February 21, 2011
Big(?) criminal justice week ahead as SCOTUS gets back to work
The Supreme Court is back to work in earnest starting tomorrow morning, with these three criminal procedure case on tap for oral arguments Tuesday and Wednesday:
- US v. Tinklenberg, which concerns application of the the Speedy Trial Act (SCOTUSblog coverage here)
- Bond v. US, which concerns standing to challenge the constitutionality of a federal criminal statute on Tenth Amendment grounds (SCOTUSblog coverage here)
- Freeman v. US, which concerns eligibility for a sentence reduction under 18 U.S.C. § 3582(c)(2) when as sentence was imposed pursuant to a Rule 11(c)(1)(C) plea agreement (SCOTUSblog coverage here)
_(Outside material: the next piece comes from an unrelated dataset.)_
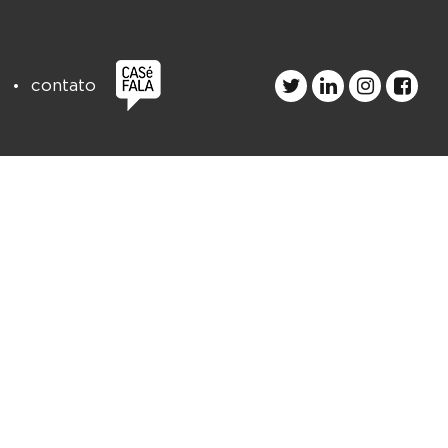
s
contato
Based on the number of amicus briefs filed and the nature of the issue, I expect Bond will get the most media attention in the days ahead. But hard-core sentencing fans are likely to be most interested in the Freeman case. I wrote up a little preview of this case for the ABA, which can be accessed at this link.
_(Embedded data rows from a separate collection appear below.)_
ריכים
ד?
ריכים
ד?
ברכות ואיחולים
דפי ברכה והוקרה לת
In addition, according to the in-the-know folks at SCOTUSblog, the Court "expects to issue orders on Tuesday and opinions on both Tuesday and Wednesday." A good number of the not-yet-decided SCOTUS cases that were argued in the Fall involve criminal justice issues, so I expect criminal law fans will have some new SCOTUS jurispudence to consider before the week is out.
UPDATE: On Tuesday, Feb 22, SCOTUS did mostly civil stuff with orders and opinions (basics here from How Appealing). Perhaps Wednesday will be the day for criminal justice opinions.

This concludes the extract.